8. As noticed above, it is the asset management company which is entitled to charge fees and expenses in terms of sub-regulations (1) and (2) of Regulation 52. The mutual fund distributors are not entitled to direct payment from the unitholders. Payment to the distributors is made by the asset management company, from the amount that they deduct as a recurring expense in terms of Regulation 52(4)(b). On and after publication of the winding up notice in terms of Regulation 39(3)(b), the trustees and the asset management company cannot claim any payment on account of recurring expenses under clause (b) to sub- regulation (4) to Regulation 52. That being the position, as held above, the claim of FIFA has to be rejected. If the amount cannot be due and payable to the principal, the claim of the agent or a third party, in view of the Regulations, must also fail.

9. The claim of FIFA, on the basis of the Circular dated 22nd October 2018, which has been referred to above, is equally misconceived and untenable. The Circular dated 22nd October 2018 bars the asset management company from making upfront payment or upfronting of any trail commission, except in case of inflows through Systematic Investment Plans.
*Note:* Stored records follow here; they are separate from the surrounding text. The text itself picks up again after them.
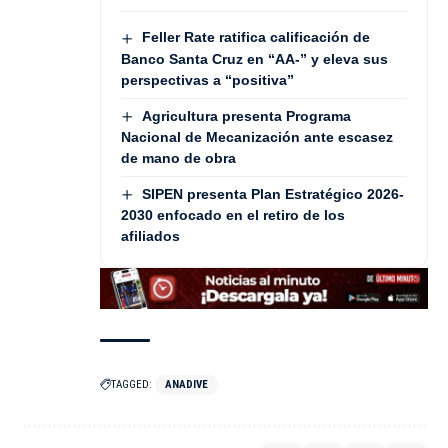
Feller Rate ratifica calificación de
Banco Santa Cruz en “AA-” y eleva sus
perspectivas a “positiva”
Agricultura presenta Programa
Nacional de Mecanización ante escasez
de mano de obra
SIPEN presenta Plan Estratégico 2026-
2030 enfocado en el retiro de los
afiliados
TAGGED:
ANADIVE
It is also stipulated that, when the Systematic Investment Plan is discontinued for a period for which commission is paid, the commission amount has to be recovered on pro rata basis from the distributor. As a deduction, it follows that on publication of notices in terms of Regulation 39(3)(b), the business of the mutual fund comes to a stop and therefore, on and from that date the trail commission is not payable, as the scheme is to be wound up and the money is to be collected and paid to the unitholders, in terms of and as per the mandate of Regulation 41. Even if a distributor renders some services to the unitholders after publication of the notice under Regulation 39(3)(b), it would not entitle him to claim an amount from the asset management company. The Circular dated 22nd October 2018 cannot override the Regulations. The Circular does not intend to do so. It has been issued to bring about transparency in expenses, reduce portfolio churning and mis-selling in mutual fund schemes. The intent behind specifying total expense ratio and the performance disclosure for mutual funds is to bring greater transparency in expenses and to not confer any right on the mutual fund distributors to claim expenses under clause (b) to Regulation 41(2), which pertains to the procedure and manner of winding up.

10. Franklin Templeton Trustee Services Private Limited and Franklin Templeton Asset Management (India) Private Limited have filed an affidavit before us stating that they have borne liquidation expenses amounting to approximately Rs. 40,00,00,000/- (Rupees Forty Crores) towards various services such as liquidator’s fee, disbursement expenses, fees for the e-voting platform and the scrutinizer for voting results, etc. It is stated by them that this amount is not intended to be charged to the six Schemes in the interest of the unitholders of the Schemes. We have taken the said statement on record.

11. For the aforesaid reasons, the application IA No. 53453/2022 filed by FIFA is dismissed, without any orders as to costs.